Cela donne à ce jour un relief particulier aux certitudes affichées depuis le départ par les acteurs du dossier, malgré les évidences, malgré les alertes.
Chronique d’une catastrophe annoncée
A force de persévérance et de démarches administratives j’ai réussi à obtenir et réunir un certain nombre de pièces de ce dossier, dont les fameux accords et contrats qui ont été transmis passablement caviardés par l’Agence Régionale de Santé (ARS) : pages manquantes, rapports tronqués, chiffres escamotés.

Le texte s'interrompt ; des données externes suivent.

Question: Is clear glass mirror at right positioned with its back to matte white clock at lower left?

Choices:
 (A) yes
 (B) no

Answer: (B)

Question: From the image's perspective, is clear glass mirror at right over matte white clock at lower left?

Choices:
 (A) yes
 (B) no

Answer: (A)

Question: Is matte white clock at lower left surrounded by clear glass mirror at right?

Pour autant ces éléments rassemblés pendant près de 18 mois (en 2017-2018) et 8 ans de suivi de ce dossier dans le détail m’ont permis de pointer avec constance un certain nombre de fragilités, d’alerter sur les risques devenus réalités aujourd’hui. J’ai pris des positions très claires sur la préservation de l’offre de soins qui aujourd’hui trouvent un écho singulier.
Tout d’abord sur le registre politique, comme élu résolument de gauche, j’ai toujours affirmé que la priorité de l’argent public devait être de financer une structure de soins publique, pas de financer l’augmentation du patrimoine immobilier d’une structure privée, quand bien même fut-elle (pour le moment?) non lucrative. Une évidence quand l’ARS parle aujourd’hui de jusqu’à 60 millions € d’argent public engagés dans le projet Bagatelle, mais ne contrôle pas l’utilisation faite des deniers publics.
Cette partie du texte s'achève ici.